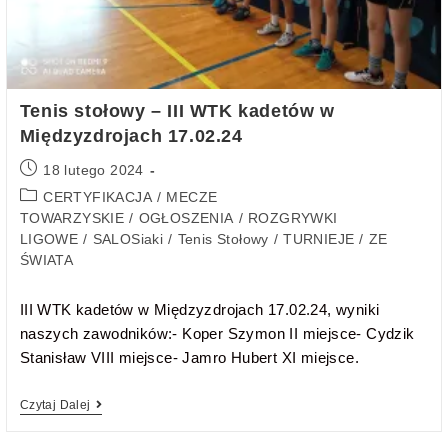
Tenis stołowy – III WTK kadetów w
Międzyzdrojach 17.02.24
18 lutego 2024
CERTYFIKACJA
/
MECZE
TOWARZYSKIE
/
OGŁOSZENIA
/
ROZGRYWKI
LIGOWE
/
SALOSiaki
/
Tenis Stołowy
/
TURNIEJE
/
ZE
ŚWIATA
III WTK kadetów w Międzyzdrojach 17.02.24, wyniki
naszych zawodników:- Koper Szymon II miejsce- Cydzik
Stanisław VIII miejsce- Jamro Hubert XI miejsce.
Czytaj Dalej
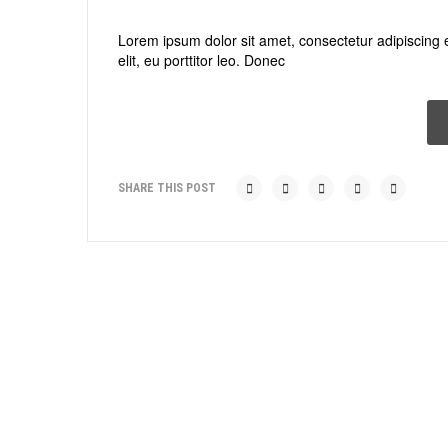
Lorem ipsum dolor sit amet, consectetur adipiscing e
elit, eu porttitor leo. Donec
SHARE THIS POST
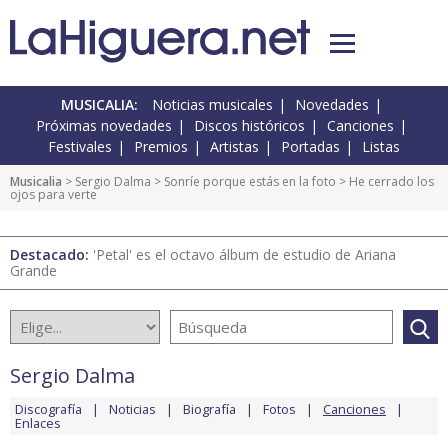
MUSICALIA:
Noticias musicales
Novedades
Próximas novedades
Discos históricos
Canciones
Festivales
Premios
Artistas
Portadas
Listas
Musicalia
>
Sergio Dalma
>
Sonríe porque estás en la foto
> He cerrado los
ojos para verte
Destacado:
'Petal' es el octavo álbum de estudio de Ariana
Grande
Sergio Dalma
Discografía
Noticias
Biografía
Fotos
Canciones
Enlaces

===

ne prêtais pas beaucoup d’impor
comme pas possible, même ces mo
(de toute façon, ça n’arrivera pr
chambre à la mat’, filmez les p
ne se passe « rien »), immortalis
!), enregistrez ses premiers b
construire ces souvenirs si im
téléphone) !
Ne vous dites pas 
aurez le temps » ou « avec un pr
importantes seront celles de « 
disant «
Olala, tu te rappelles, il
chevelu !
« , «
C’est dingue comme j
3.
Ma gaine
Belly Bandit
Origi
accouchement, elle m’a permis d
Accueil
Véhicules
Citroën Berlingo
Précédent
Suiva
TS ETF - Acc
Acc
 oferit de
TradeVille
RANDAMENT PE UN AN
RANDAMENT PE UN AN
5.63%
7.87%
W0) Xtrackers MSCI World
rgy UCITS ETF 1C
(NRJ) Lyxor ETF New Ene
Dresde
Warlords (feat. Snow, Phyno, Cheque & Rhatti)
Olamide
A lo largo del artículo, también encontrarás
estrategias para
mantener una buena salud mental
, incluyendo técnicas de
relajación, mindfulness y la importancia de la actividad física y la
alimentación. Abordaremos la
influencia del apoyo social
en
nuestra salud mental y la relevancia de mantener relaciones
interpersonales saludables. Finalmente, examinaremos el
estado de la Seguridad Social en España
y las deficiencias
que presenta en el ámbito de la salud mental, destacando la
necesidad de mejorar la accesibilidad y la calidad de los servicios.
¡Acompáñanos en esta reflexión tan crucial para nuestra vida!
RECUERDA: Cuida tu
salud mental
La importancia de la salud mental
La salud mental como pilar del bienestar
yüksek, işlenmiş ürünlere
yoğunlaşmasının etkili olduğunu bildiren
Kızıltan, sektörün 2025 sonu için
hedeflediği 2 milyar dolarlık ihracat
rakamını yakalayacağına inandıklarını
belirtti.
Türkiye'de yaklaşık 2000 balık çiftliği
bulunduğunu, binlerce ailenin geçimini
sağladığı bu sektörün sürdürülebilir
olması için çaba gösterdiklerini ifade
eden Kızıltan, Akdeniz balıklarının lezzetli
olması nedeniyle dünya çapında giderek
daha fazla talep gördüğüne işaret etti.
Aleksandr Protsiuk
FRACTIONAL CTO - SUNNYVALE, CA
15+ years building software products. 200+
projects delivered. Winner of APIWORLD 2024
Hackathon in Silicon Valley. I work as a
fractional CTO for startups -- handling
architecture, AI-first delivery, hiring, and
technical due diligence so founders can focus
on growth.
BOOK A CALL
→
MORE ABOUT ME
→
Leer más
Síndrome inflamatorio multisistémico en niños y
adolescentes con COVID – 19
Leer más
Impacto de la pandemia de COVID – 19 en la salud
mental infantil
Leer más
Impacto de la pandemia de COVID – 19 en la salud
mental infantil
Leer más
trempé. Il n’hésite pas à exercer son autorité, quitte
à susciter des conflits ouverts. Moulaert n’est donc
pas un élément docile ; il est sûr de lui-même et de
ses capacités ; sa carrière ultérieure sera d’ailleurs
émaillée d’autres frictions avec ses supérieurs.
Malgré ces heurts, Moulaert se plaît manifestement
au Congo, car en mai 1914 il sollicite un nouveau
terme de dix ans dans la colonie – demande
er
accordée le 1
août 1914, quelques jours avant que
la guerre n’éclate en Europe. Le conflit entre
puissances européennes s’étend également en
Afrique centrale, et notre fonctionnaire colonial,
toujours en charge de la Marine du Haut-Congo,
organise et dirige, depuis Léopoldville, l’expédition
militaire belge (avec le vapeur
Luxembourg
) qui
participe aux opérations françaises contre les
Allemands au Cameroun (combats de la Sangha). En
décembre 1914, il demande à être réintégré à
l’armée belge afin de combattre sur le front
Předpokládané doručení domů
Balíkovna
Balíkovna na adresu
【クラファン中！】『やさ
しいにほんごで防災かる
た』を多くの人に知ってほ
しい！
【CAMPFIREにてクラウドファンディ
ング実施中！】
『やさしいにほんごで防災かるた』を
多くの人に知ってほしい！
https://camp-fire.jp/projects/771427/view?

===

REQUIRED WORK:
Which lines of the data above contain the string "olması"? Copy each of them.

RESULT OF THIS TASK:
olması için çaba gösterdiklerini ifade
olması nedeniyle dünya çapında giderek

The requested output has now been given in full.